[Input material]
:::::
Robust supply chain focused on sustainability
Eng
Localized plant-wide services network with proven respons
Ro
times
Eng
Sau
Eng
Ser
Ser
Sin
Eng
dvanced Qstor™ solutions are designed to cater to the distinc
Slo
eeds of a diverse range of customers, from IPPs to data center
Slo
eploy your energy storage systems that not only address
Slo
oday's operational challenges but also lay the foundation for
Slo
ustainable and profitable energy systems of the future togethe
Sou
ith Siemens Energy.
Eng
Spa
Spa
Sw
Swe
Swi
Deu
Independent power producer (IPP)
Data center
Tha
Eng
:::::
[Exercise requirements] Give back the full listing exactly as it stands above.

[Exercise result]
Robust supply chain focused on sustainability
Eng
Localized plant-wide services network with proven respons
Ro
times
Eng
Sau
Eng
Ser
Ser
Sin
Eng
dvanced Qstor™ solutions are designed to cater to the distinc
Slo
eeds of a diverse range of customers, from IPPs to data center
Slo
eploy your energy storage systems that not only address
Slo
oday's operational challenges but also lay the foundation for
Slo
ustainable and profitable energy systems of the future togethe
Sou
ith Siemens Energy.
Eng
Spa
Spa
Sw
Swe
Swi
Deu
Independent power producer (IPP)
Data center
Tha
Eng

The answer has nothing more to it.